┏━━
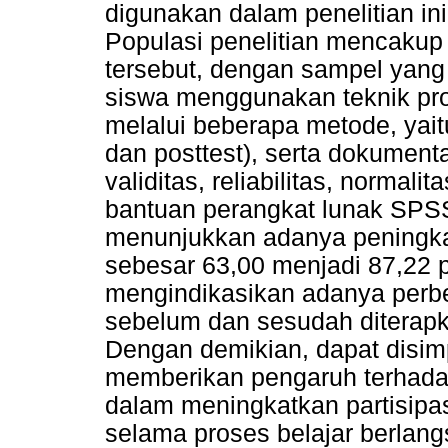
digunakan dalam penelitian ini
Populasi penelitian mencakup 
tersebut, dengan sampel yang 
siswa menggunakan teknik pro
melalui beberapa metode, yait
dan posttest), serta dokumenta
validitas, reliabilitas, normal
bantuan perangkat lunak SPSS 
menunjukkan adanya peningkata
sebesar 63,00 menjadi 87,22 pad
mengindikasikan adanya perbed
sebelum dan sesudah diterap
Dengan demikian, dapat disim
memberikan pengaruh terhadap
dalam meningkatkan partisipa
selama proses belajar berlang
┗━━
_THE TASK:_
Quote, without any change, each line from the one that contains "siswa menggunakan teknik pro" through the end of the material.

_RESPONSE AREA:_
siswa menggunakan teknik pro
melalui beberapa metode, yait
dan posttest), serta dokumenta
validitas, reliabilitas, normal
bantuan perangkat lunak SPSS 
menunjukkan adanya peningkata
sebesar 63,00 menjadi 87,22 pad
mengindikasikan adanya perbed
sebelum dan sesudah diterap
Dengan demikian, dapat disim
memberikan pengaruh terhadap
dalam meningkatkan partisipa
selama proses belajar berlang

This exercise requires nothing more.